Are you aware of the importance of productivity indicators and how they can generate advantages for the industry? Read this article and stay in the know!

Productivity indicators, also known as KPIs, are tools used to measure operational efficiency and enable the necessary adjustments. Within the industry, they are paramount to understand processes and devise optimization strategies. There are manufacturing-specific productivity indicators that you need to know up close. In this article, we will share the industry’s top KPIs. Learn the impact these numbers can have on production!

The importance of KPIs for industry process monitoring

The creation and monitoring of productivity indicators in the industry are important for several reasons:

  • provide an overview of processes and process performance;
  • reduce waste;
  • reduce cost;
  • improve team effectiveness;
  • help detect production failures;
  • support decision-making such as expansion of activities and adjustments in production volume.

Leading industry productivity indicators

Number of manufactured products

This indicator is very useful to assess the production volume of specific sectors, shifts and teams. It enables the company to calculate production in a given period of time.

Man-hour Productivity

This metric focuses individually on each employee. It involves not only the operational sector, but also the administrative area. The idea is to measure the volume of products made or tasks performed in a defined period of time (usually one hour, but it can also be per shift).).

Hours worked and production

In this case, the indicator will reveal the number of hours needed to perform certain activities. When production takes too long, it is possible to review some processes to speed up completion, without losing quality or generating waste.

Average Time To Repair (ATTR)

Time between failure event and repair completion. It enables managers to learn the response time of maintenance teams.

Downtime

The indicator will reveal how long an equipment or an employee was not working during the shift. A high figure is usually due to many failures, which directly interferes with the results of operations.
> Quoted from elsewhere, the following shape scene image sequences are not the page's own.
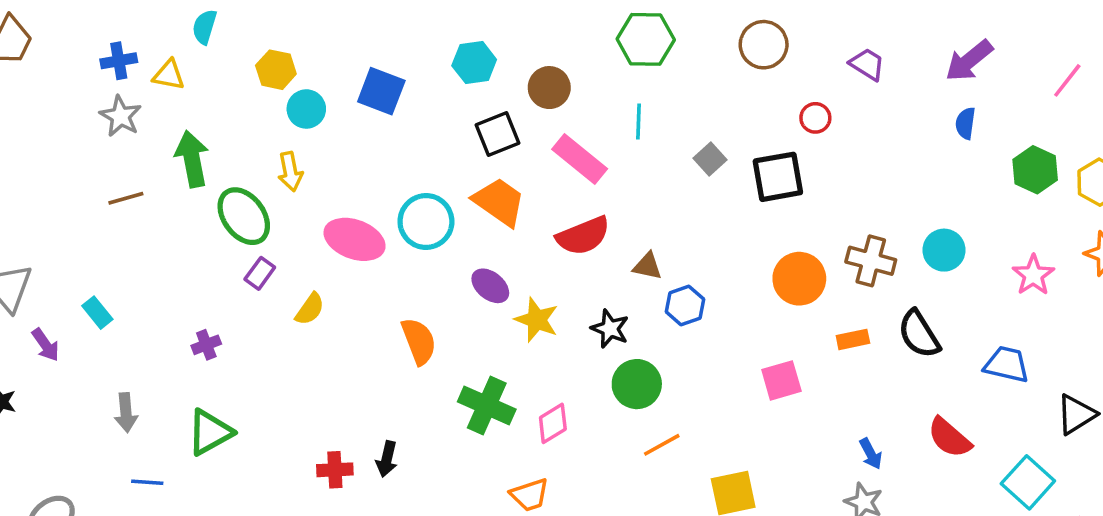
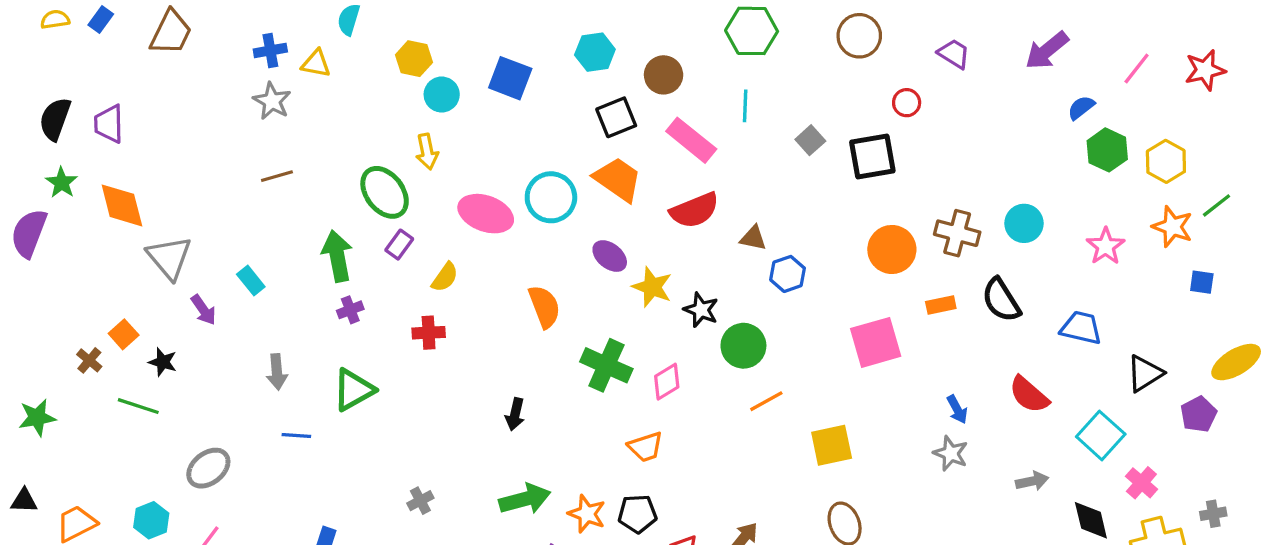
blue semicircle: (965, 123) -> (1081, 108), moved, turned 44
green arrow: (192, 159) -> (337, 256), moved
black star: (610, 329) -> (701, 310), moved
pink square: (781, 380) -> (876, 342), size x1.4
red cross: (335, 470) -> (429, 333), moved

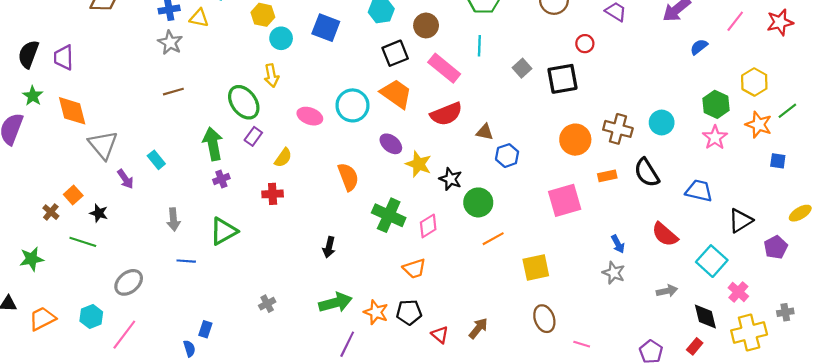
green hexagon: (1107, 150) -> (716, 104), moved
pink ellipse: (486, 214) -> (310, 116), size x0.7
yellow ellipse: (1236, 362) -> (800, 213), size x0.7
green star: (37, 418) -> (32, 259), moved

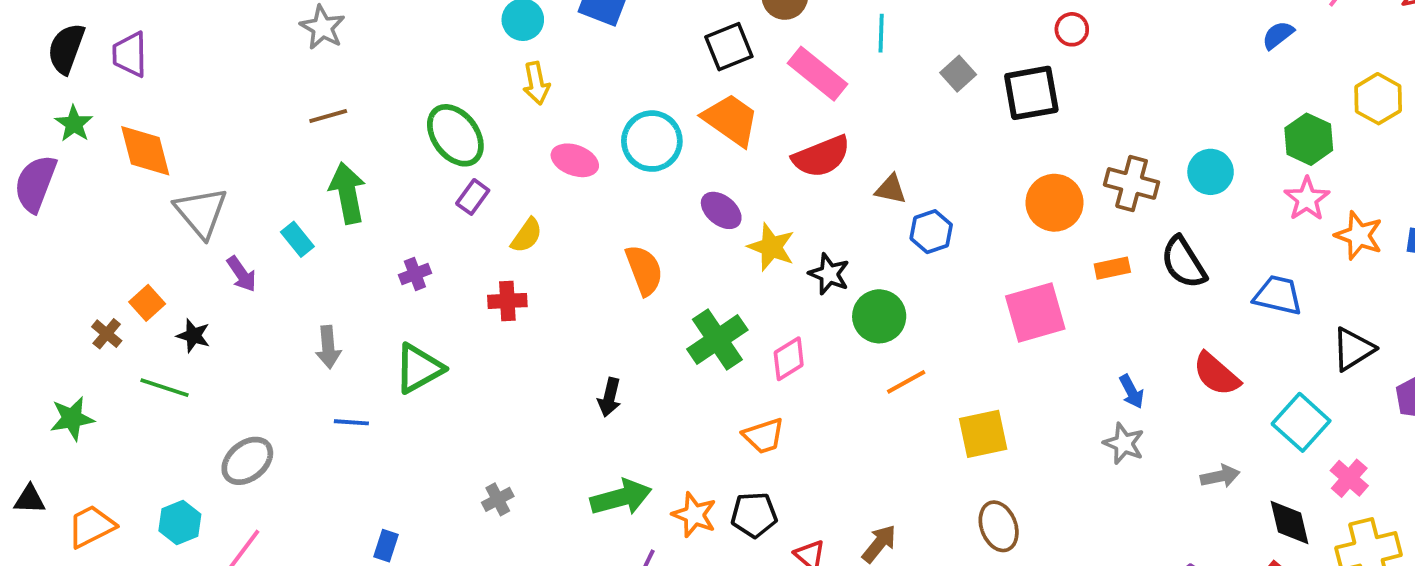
yellow arrow: (271, 76) -> (536, 83), moved
orange star: (759, 125) -> (1359, 235), moved
green arrow: (213, 144) -> (347, 193), moved
green cross: (389, 215) -> (717, 339), turned 32

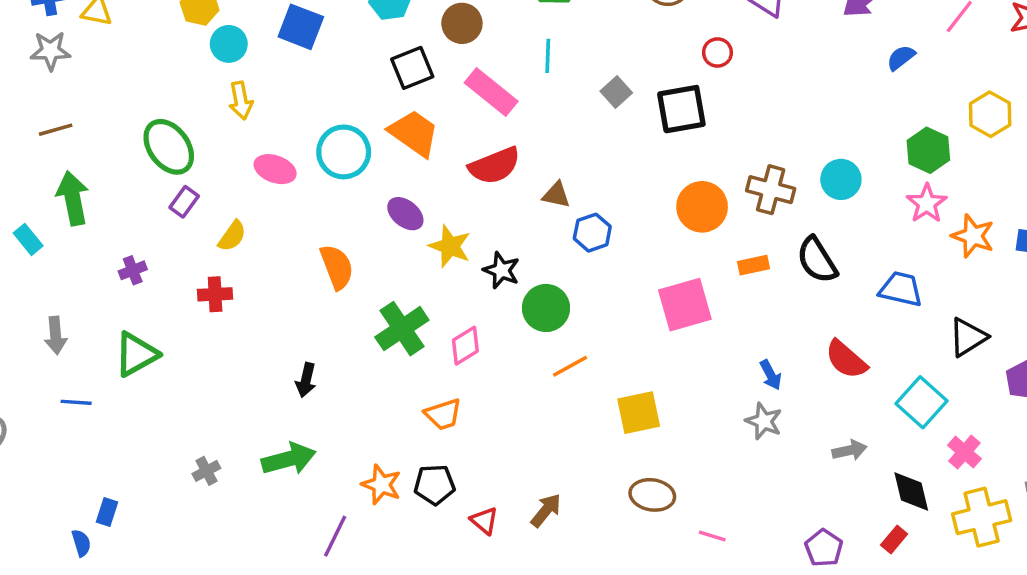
gray star: (322, 27) -> (50, 51), turned -30
green arrow: (621, 497) -> (289, 459), moved
brown ellipse: (999, 526) -> (652, 495), turned -60

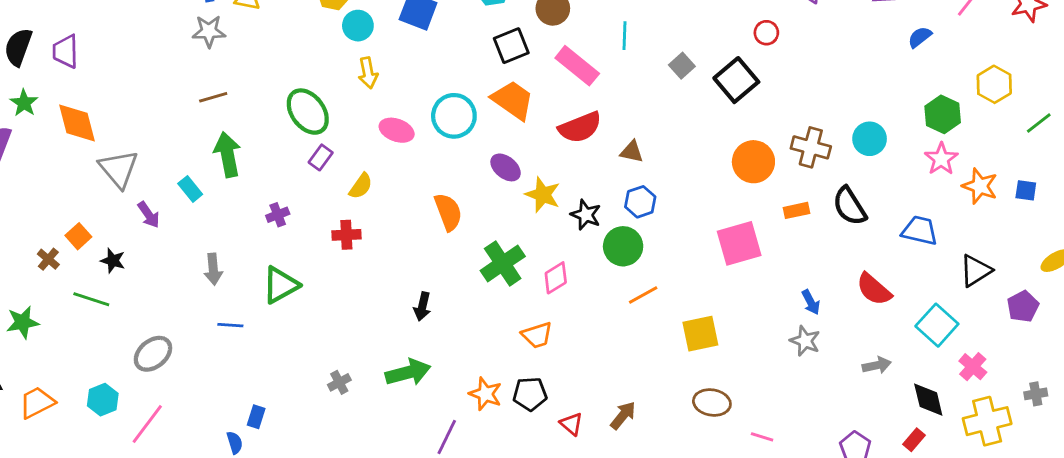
black square: (681, 109) -> (736, 80), turned -30
blue hexagon: (592, 233) -> (640, 202), moved

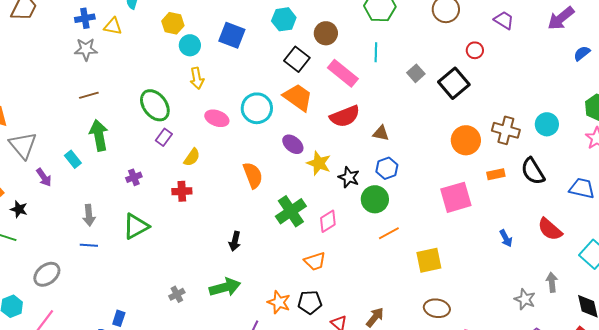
black square: (511, 46) -> (297, 59), turned -30
blue line: (230, 325) -> (89, 245), moved
gray star: (805, 341) -> (525, 299), moved
gray arrow: (877, 365) -> (552, 282), turned -84

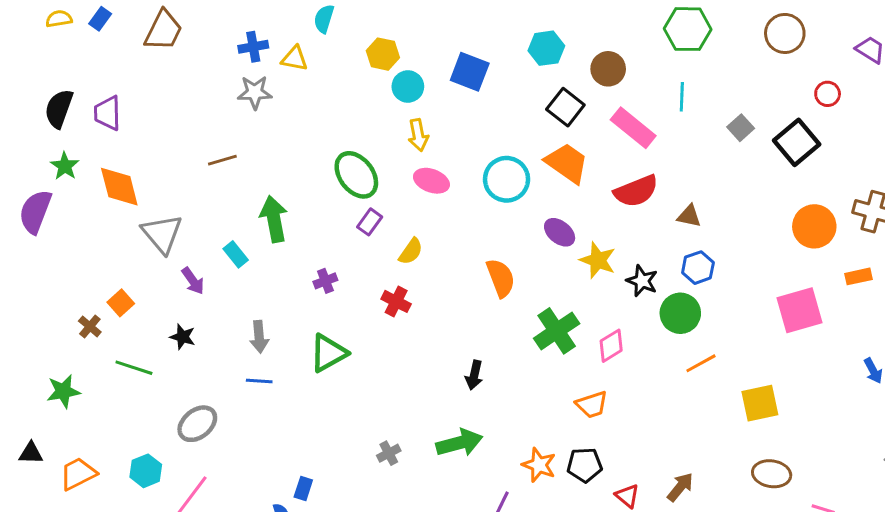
brown line: (89, 95) -> (222, 160), moved
pink ellipse: (217, 118) -> (431, 181), moved
red cross: (182, 191) -> (396, 301), turned 30
black star: (19, 209) -> (183, 337), moved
Mean Time Between Failures (MTBF)

How often has an equipment been failing? This interval can indicate, for example, that a machine is at the end of its life cycle and that its replacement would be more cost-efficient.

Installed Capacity Utilization Rate

Leaving part of your productivity capacity idle is also a form of waste. For example, if you can produce 100 thousand but is only producing 65 thousand, you have a 45% loss. That is what the installed capacity utilization rate is useful for.

Total cost of production

The sum of all costs involved in the production process, such as labor, inputs, equipment, supplies, etc. So, it is an important item for the pricing of services and products.

Inventory Turnover

It reveals how long products remain in stock, enabling the review of product entries and exits.

Contribution margin and profit percentage

After the sale, all direct and indirect costs of production are subtracted to determine the profit for each product. This enables businesses to identify their most cost-effective products. Paying attention to productivity indicators is essential to ensure the sustainable growth of your business. How ever, in industry, data is fundamental and key to guide decisions that optimize production.